The problem => If a record holds a picture, drop the picture and return the rest of the record word for word.

****

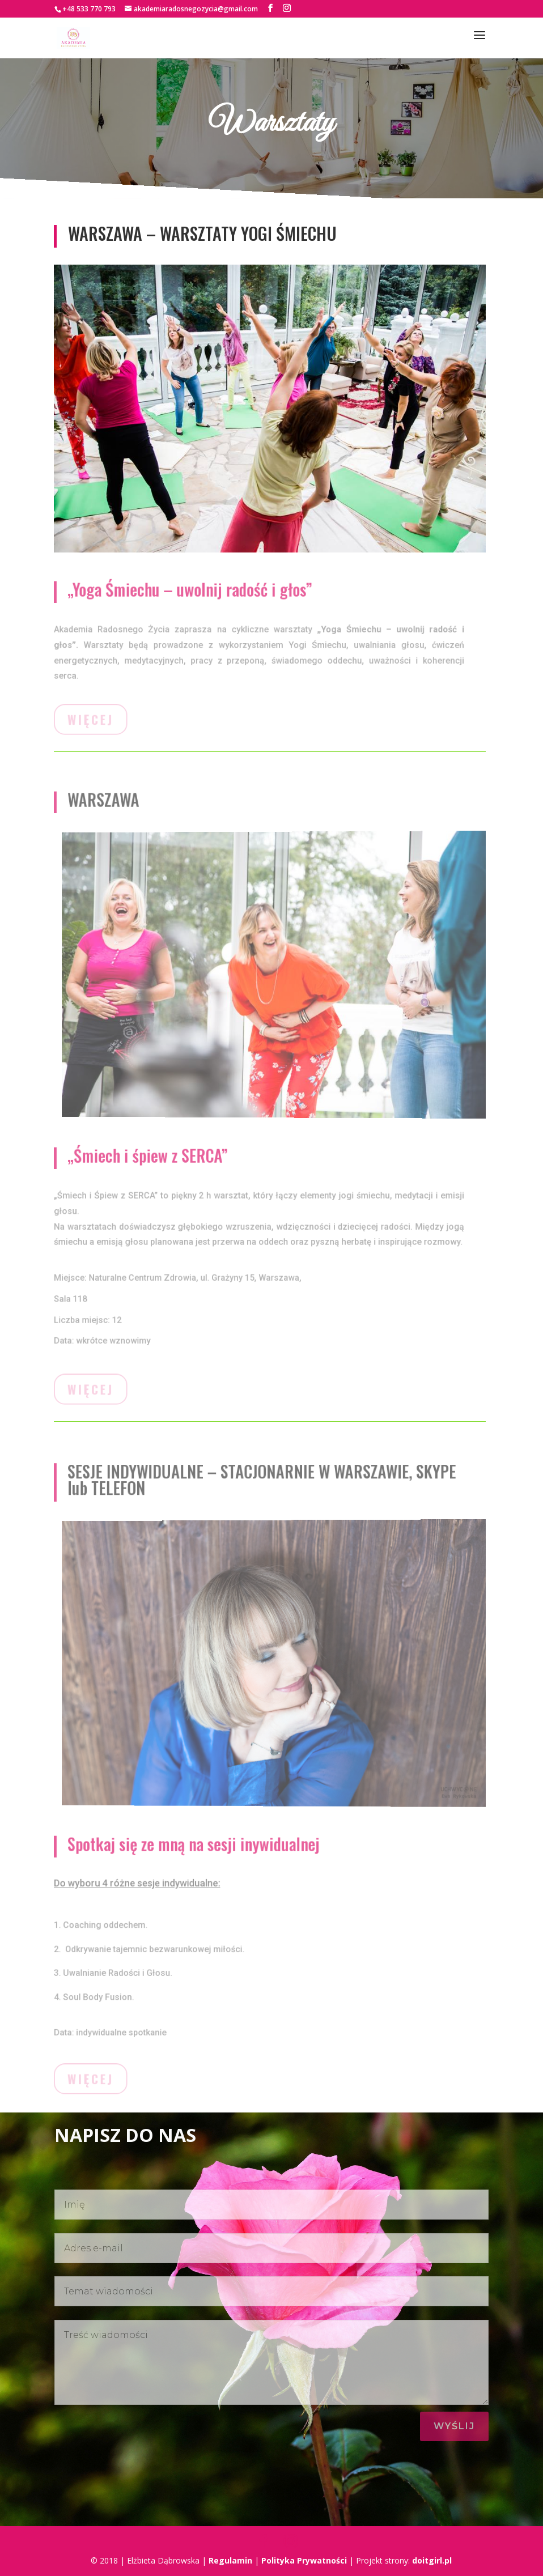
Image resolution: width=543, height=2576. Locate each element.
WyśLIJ (454, 2426)
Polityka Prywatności (304, 2560)
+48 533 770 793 (89, 9)
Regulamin (230, 2560)
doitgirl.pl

****

Exercise response =>
Image resolution: width=543, height=2576. Locate each element.
WyśLIJ (454, 2426)
Polityka Prywatności (304, 2560)
+48 533 770 793 (89, 9)
Regulamin (230, 2560)
doitgirl.pl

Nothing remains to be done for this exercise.